[Collected data]
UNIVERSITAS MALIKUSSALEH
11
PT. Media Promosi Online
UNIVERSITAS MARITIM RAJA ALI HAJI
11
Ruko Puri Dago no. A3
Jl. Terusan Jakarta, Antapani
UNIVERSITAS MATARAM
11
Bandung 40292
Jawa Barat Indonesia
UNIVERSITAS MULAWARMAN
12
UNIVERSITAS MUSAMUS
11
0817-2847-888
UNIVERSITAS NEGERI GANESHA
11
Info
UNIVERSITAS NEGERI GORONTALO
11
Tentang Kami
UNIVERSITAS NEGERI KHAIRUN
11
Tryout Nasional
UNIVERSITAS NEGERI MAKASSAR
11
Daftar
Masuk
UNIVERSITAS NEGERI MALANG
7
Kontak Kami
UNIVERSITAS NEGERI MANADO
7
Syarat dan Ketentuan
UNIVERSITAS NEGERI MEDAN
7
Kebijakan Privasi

#### Exercise
Reproduce the data exactly, character for character.

#### Response to this task
UNIVERSITAS MALIKUSSALEH
11
PT. Media Promosi Online
UNIVERSITAS MARITIM RAJA ALI HAJI
11
Ruko Puri Dago no. A3
Jl. Terusan Jakarta, Antapani
UNIVERSITAS MATARAM
11
Bandung 40292
Jawa Barat Indonesia
UNIVERSITAS MULAWARMAN
12
UNIVERSITAS MUSAMUS
11
0817-2847-888
UNIVERSITAS NEGERI GANESHA
11
Info
UNIVERSITAS NEGERI GORONTALO
11
Tentang Kami
UNIVERSITAS NEGERI KHAIRUN
11
Tryout Nasional
UNIVERSITAS NEGERI MAKASSAR
11
Daftar
Masuk
UNIVERSITAS NEGERI MALANG
7
Kontak Kami
UNIVERSITAS NEGERI MANADO
7
Syarat dan Ketentuan
UNIVERSITAS NEGERI MEDAN
7
Kebijakan Privasi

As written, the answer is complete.